Requirement => Pictures excluded, copy every record that follows exactly as it appears.

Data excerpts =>

○ ○ ○ ○

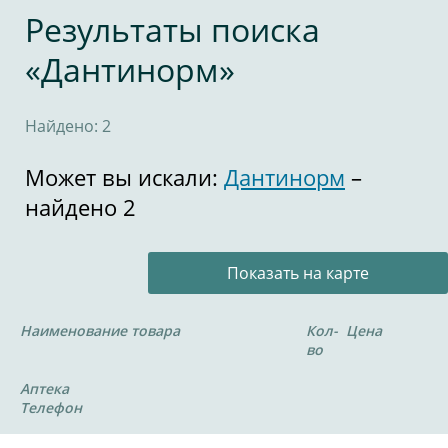
Результаты поиска
«Дантинорм»
Найдено: 2
Может вы искали:
Дантинорм
–
найдено 2
Показать на карте
Наименование товара
Кол-
Цена
во
Аптека
Телефон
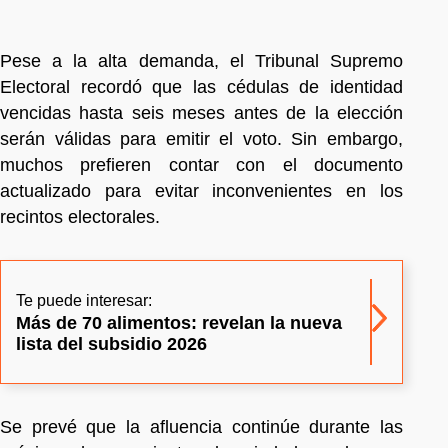
Pese a la alta demanda, el Tribunal Supremo
Electoral recordó que las cédulas de identidad
vencidas hasta seis meses antes de la elección
serán válidas para emitir el voto. Sin embargo,
muchos prefieren contar con el documento
actualizado para evitar inconvenientes en los
recintos electorales.
Te puede interesar:
Más de 70 alimentos: revelan la nueva
lista del subsidio 2026
Se prevé que la afluencia continúe durante las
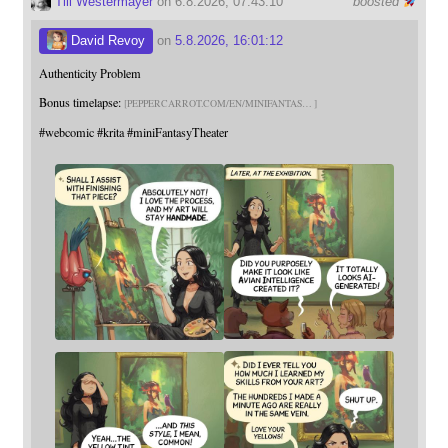
Till Westermayer
on 6.8.2026, 07:43:10
boosted
David Revoy
on
5.8.2026, 16:01:12
Authenticity Problem
Bonus timelapse:
PEPPERCARROT.COM/EN/MINIFANTAS
#
webcomic
#
krita
#
miniFantasyTheater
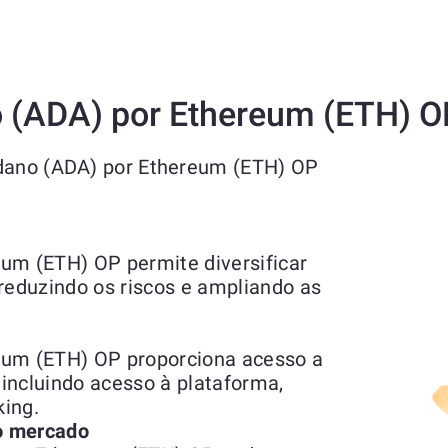
o (ADA) por Ethereum (ETH) 
rdano (ADA) por Ethereum (ETH) OP
um (ETH) OP permite diversificar
 reduzindo os riscos e ampliando as
eum (ETH) OP proporciona acesso a
, incluindo acesso à plataforma,
ing.
do mercado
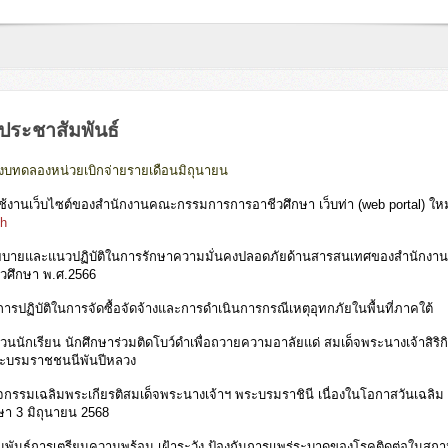
ประชาสัมพันธ์
บทดลองหน่วยเบิกจ่ายรายเดือนมิถุนายน
ใช้งานเว็บไซต์ของสำนักงานคณะกรรมการการอาชีวศึกษา เว็บท่า (web portal) ใหม
th
ายและแนวปฏิบัติในการรักษาความมั่นคงปลอดภัยด้านสารสนเทศของสำนักงา
วศึกษา พ.ศ.2566
รปฏิบัติในการจัดซื้อจัดจ้างและการดำเนินการกรณีเหตุอุทกภัยในพื้นที่ภาคใต้
นนักเรียน นักศึกษาร่วมติดโบว์ดำเพื่อถวายความอาลัย
แด่ สมเด็จพระนางเจ้าสิริก
ระบรมราชชนนีพันปีหลวง
จกรรมเฉลิมพระเกียรติสมเด็จพระนางเจ้าฯ พระบรมราชินี เนื่องในโอกาสวันเฉลิม
 3 มิถุนายน 2568
มพันธ์การเตรียมความพร้อม เฝ้าระวัง ป้องกันการแพร่ระบาดของโรคติดต่อในสถา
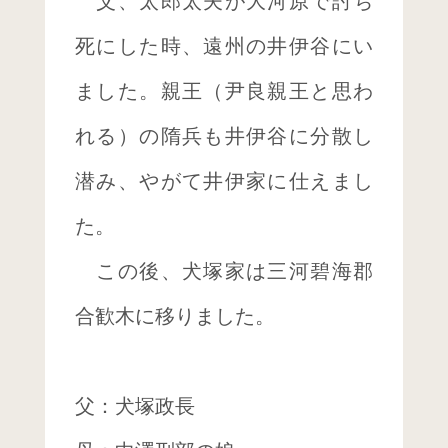
父、太郎太夫が大河原で討ち
死にした時、遠州の井伊谷にい
ました。親王（尹良親王と思わ
れる）の隋兵も井伊谷に分散し
潜み、やがて井伊家に仕えまし
た。
この後、犬塚家は三河碧海郡
合歓木に移りました。
父：犬塚政長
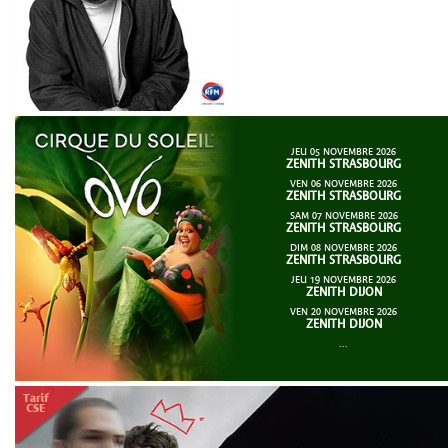
JEU 05 NOVEMBRE 2026
ZENITH STRASBOURG
VEN 06 NOVEMBRE 2026
ZENITH STRASBOURG
SAM 07 NOVEMBRE 2026
ZENITH STRASBOURG
DIM 08 NOVEMBRE 2026
ZENITH STRASBOURG
JEU 19 NOVEMBRE 2026
ZENITH DIJON
VEN 20 NOVEMBRE 2026
ZENITH DIJON
...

○ ○ ○ ○

Exercise answer =>
Результаты поиска
«Дантинорм»
Найдено: 2
Может вы искали:
Дантинорм
–
найдено 2
Показать на карте
Наименование товара
Кол-
Цена
во
Аптека
Телефон
Pese a la alta demanda, el Tribunal Supremo
Electoral recordó que las cédulas de identidad
vencidas hasta seis meses antes de la elección
serán válidas para emitir el voto. Sin embargo,
muchos prefieren contar con el documento
actualizado para evitar inconvenientes en los
recintos electorales.
Te puede interesar:
Más de 70 alimentos: revelan la nueva
lista del subsidio 2026
Se prevé que la afluencia continúe durante las
Till Westermayer
on 6.8.2026, 07:43:10
boosted
David Revoy
on
5.8.2026, 16:01:12
Authenticity Problem
Bonus timelapse:
PEPPERCARROT.COM/EN/MINIFANTAS
#
webcomic
#
krita
#
miniFantasyTheater
o (ADA) por Ethereum (ETH) 
rdano (ADA) por Ethereum (ETH) OP
um (ETH) OP permite diversificar
 reduzindo os riscos e ampliando as
eum (ETH) OP proporciona acesso a
, incluindo acesso à plataforma,
ing.
do mercado
ประชาสัมพันธ์
บทดลองหน่วยเบิกจ่ายรายเดือนมิถุนายน
ใช้งานเว็บไซต์ของสำนักงานคณะกรรมการการอาชีวศึกษา เว็บท่า (web portal) ใหม
th
ายและแนวปฏิบัติในการรักษาความมั่นคงปลอดภัยด้านสารสนเทศของสำนักงา
วศึกษา พ.ศ.2566
รปฏิบัติในการจัดซื้อจัดจ้างและการดำเนินการกรณีเหตุอุทกภัยในพื้นที่ภาคใต้
นนักเรียน นักศึกษาร่วมติดโบว์ดำเพื่อถวายความอาลัย
แด่ สมเด็จพระนางเจ้าสิริก
ระบรมราชชนนีพันปีหลวง
จกรรมเฉลิมพระเกียรติสมเด็จพระนางเจ้าฯ พระบรมราชินี เนื่องในโอกาสวันเฉลิม
 3 มิถุนายน 2568
มพันธ์การเตรียมความพร้อม เฝ้าระวัง ป้องกันการแพร่ระบาดของโรคติดต่อในสถา
父、太郎太夫が大河原で討ち
死にした時、遠州の井伊谷にい
ました。親王（尹良親王と思わ
れる）の隋兵も井伊谷に分散し
潜み、やがて井伊家に仕えまし
た。
この後、犬塚家は三河碧海郡
合歓木に移りました。
父：犬塚政長
JEU 05 NOVEMBRE 2026
ZENITH STRASBOURG
VEN 06 NOVEMBRE 2026
ZENITH STRASBOURG
SAM 07 NOVEMBRE 2026
ZENITH STRASBOURG
DIM 08 NOVEMBRE 2026
ZENITH STRASBOURG
JEU 19 NOVEMBRE 2026
ZENITH DIJON
VEN 20 NOVEMBRE 2026
ZENITH DIJON
...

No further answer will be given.